J’ai pris ce message à cœur, peut-être plus qu’elle ne l’aurait voulu. Et j’ai lu les C.V. des gens qui n’avaient pas bénéficié de ce type de conseils, des gens qui voient toujours la vie comme cet ingénieur à l’ignorance abyssale : Le monde me doit un salaire.

Environ un quart des C.V. empestent cette vanité, cette indignation qui veut que les choses devraient s’arranger. Mais la plupart du temps, le problème des C.V. est plus simple : ils sont mal ciblés.

J’ai rédigé une annonce à laquelle moi je pourrais répondre, qui correspondait tout à fait à mon expérience, sans être trop spécifique ni trop étroite. Il y a un tel désespoir, cependant, que les gens ne se limitent pas aux offres de poste pour lesquelles ils pourraient avoir une chance. Manifestement, ils envoient leurs C.V. en gros, dans l’espoir d’un coup de chance extraordinaire. Et peut-être cela se produit-il parfois.

Mais pas dans l’industrie du papier. Pas dans le type spécialisé d’usage industriel du papier dont je suis, moi, l’expert. Ces gens sont des amateurs, quand il s’agit de mon domaine, et ils ne m’inquiètent pas.

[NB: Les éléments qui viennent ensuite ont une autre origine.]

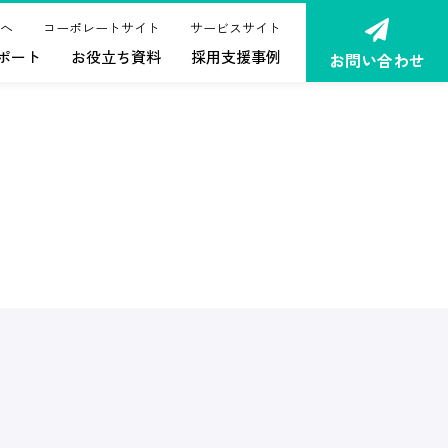
へ
コーポレートサイト
サービスサイト
ポート
お役立ち資料
採用支援事例
お問い合わせ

D’autres, en revanche, m’inquiètent. Des gens dont les qualifications sont très semblables aux miennes, voire un tantinet meilleures. Des gens qui ont le même bagage que moi, mais avec une formation qui fait juste un peu plus chic sur un C.V. Des gens dont je serais le pis-aller, si mon annonce avait été authentique et si j’y avais répondu.

Des gens comme Edward George Ricks.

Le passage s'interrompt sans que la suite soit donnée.